Richard leaned in closer. "In a closed place like he comes from, a place shut off from the rest of the world for thousands of years, even one pillar of Creation would have spread that ungifted trait throughout the entire population by now.

"But there wasn't just one; they were all ungifted. For that, they were banished to the Old World, and in the Old World, where they tried to establish a new life, they were again all collected and banished to that place beyond those mountains-a place they were told was for the bandakar, the banished."

"How did the people in the Old World find out about them? How did they keep them all together, without a single one surviving to spread their ungifted trait to the general population, and how did they manage to then put them all in that place-banish them?"

"Good questions, all, but right now not the important ones.

"Owen," Richard called as he turned back to the others, "I want you to stay right there, please, while the rest of us decide what will be our single voice about what we must do."

Owen brightened at a method of doing things with which he identified and felt comfortable. He didn't seem to detect, as did Kahlan, the undercurrent of sarcasm in Richard's voice.

"You," Richard said to the man Kahlan had touched, "go sit beside him and see that he waits there with you."

While the man scurried to do as he was told, Richard tilted his head in gesture to the rest of them, calling them away with him. "We need to talk."

Friedrich, Tom, Jennsen, Cara, and Kahlan followed Richard away from Owen and the man. Richard leaned back against the chafing rail of the wagon and folded his arms as they all gathered close around him. He took time to appraise each face looking at him.

"We have big problems," Richard began, "and not just from the poison Owen gave me. Owen isn't gifted. He's like you, Jennsen. Magic doesn't touch him." His gaze remained locked on Jennsen's. "The rest of his people are the same as he, as you."

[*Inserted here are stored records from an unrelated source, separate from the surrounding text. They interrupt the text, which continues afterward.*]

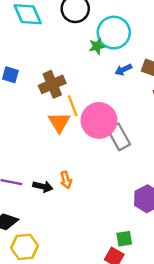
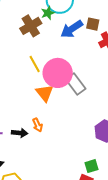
blue arrow: (123, 70) -> (72, 29), size x1.6
brown cross: (52, 84) -> (31, 26), moved
orange triangle: (59, 122) -> (45, 93), moved

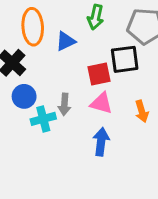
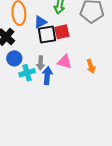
black square: (125, 59) -> (47, 35), moved
red square: (99, 74) -> (62, 32), moved
blue arrow: (101, 142) -> (47, 76), moved

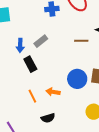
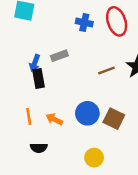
brown line: (81, 41) -> (106, 71), turned -40
blue arrow: (20, 45) -> (35, 63), moved

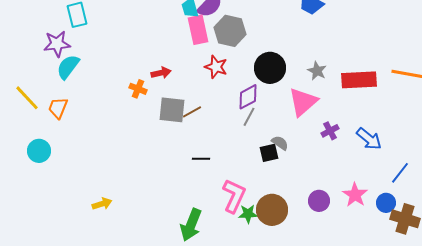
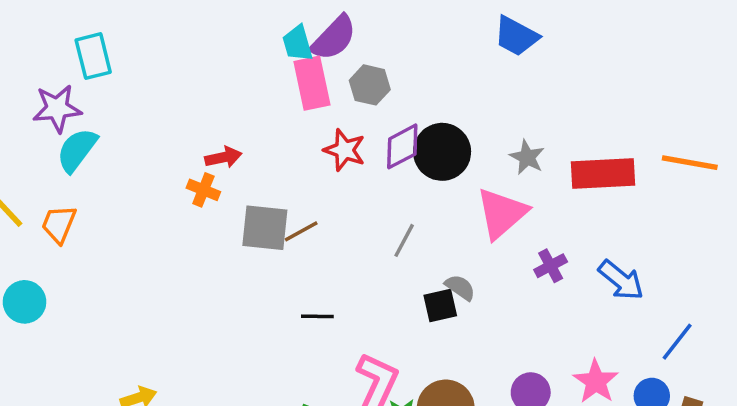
gray hexagon: (230, 31) -> (370, 85), size x0.7
red arrow: (161, 73) -> (223, 157), moved
purple diamond: (248, 97) -> (402, 146), moved

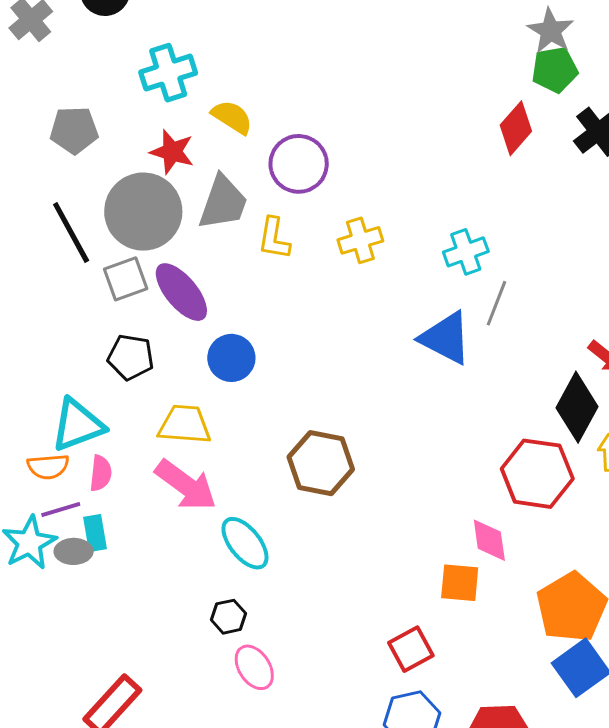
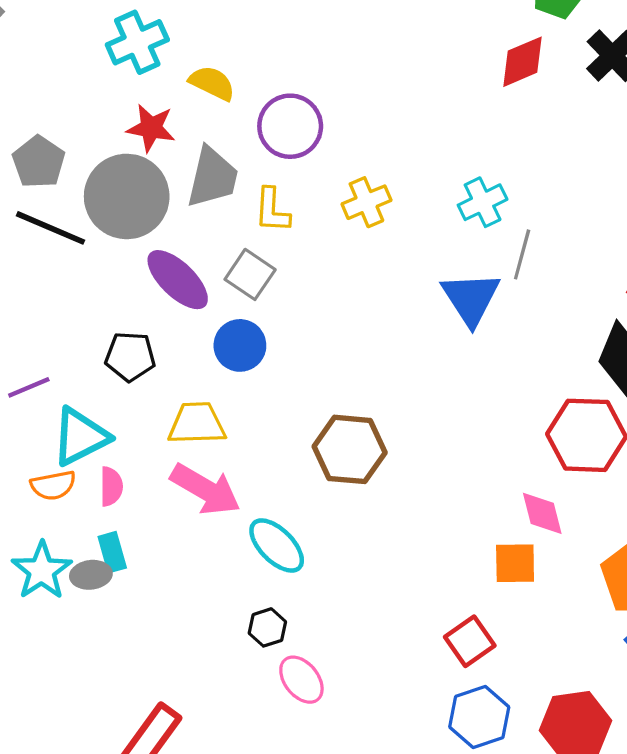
red diamond: (516, 128) -> (523, 62), turned 32
gray pentagon: (74, 130) -> (39, 162), moved, turned -30
black line: (71, 233) -> (50, 228), turned -32
gray square: (126, 279) -> (250, 274), moved, turned -30
blue triangle: (446, 338) -> (471, 298), turned 36
purple line: (61, 509) -> (29, 387), moved

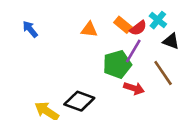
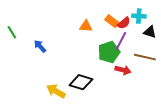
cyan cross: (158, 20) -> (139, 16), turned -32
blue arrow: (30, 29) -> (40, 46), moved
brown line: (163, 73) -> (145, 57), turned -40

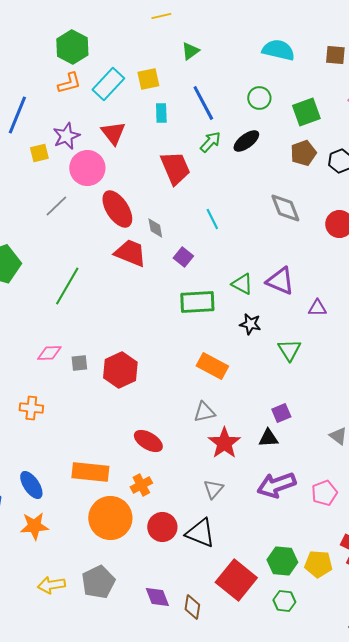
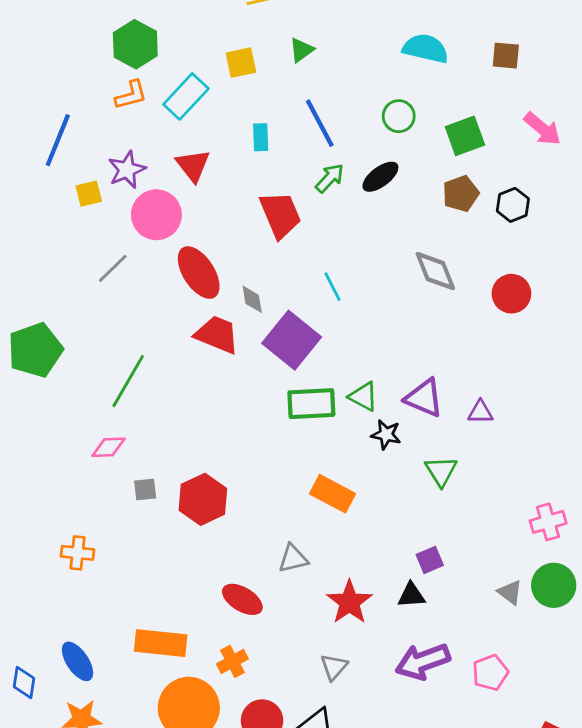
yellow square: (148, 79) -> (241, 63), moved
purple square: (183, 257) -> (292, 340), size x2.0
purple triangle: (280, 281) -> (424, 398), moved
green triangle: (242, 284) -> (364, 397), moved
pink diamond: (49, 353) -> (108, 447), moved
gray triangle: (204, 412) -> (293, 559), moved

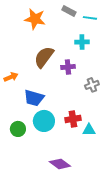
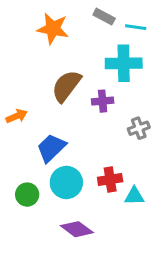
cyan cross: (82, 42) -> (124, 63), size x1.6
blue trapezoid: (34, 98) -> (51, 148), turned 120
purple diamond: (60, 164) -> (77, 229), moved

Jennsen's jaw fell open in astonishment. She looked confused, as if unable to reconcile it all in her mind. Friedrich and Tom looked nearly as startled. Cara's brow drew down in a dark frown.

"Richard," Jennsen finally said, "that just can't be. There's too many of them. There's no way that they can all be half brothers and sisters of ours."

"They aren't half brothers and sisters," Richard said. "They're a line of people descended from the House of Rahl-people like you. I don't have time right now to explain all of it to you, but remember how I told you that you would bear children who were like you, and they would pass that pristinely ungifted trait on to all future generations? Well, back a long time ago, there were people like that spreading in D'Hara. The people back then gathered up all these ungifted people and sent them to the Old World.

The people down here then sealed them away beyond those mountains, there.

The name of their empire, Bandakar, means 'the banished. »

Jennsen's big blue eyes filled with tears. She was one of those people, people so hated that they had been banished from the rest of the people in their own land and sent into exile.

Kahlan put an arm around her shoulders. "Remember how you said that you felt alone in the world?" Kahlan smiled warmly. "You don't have to feel alone anymore. There are people like you."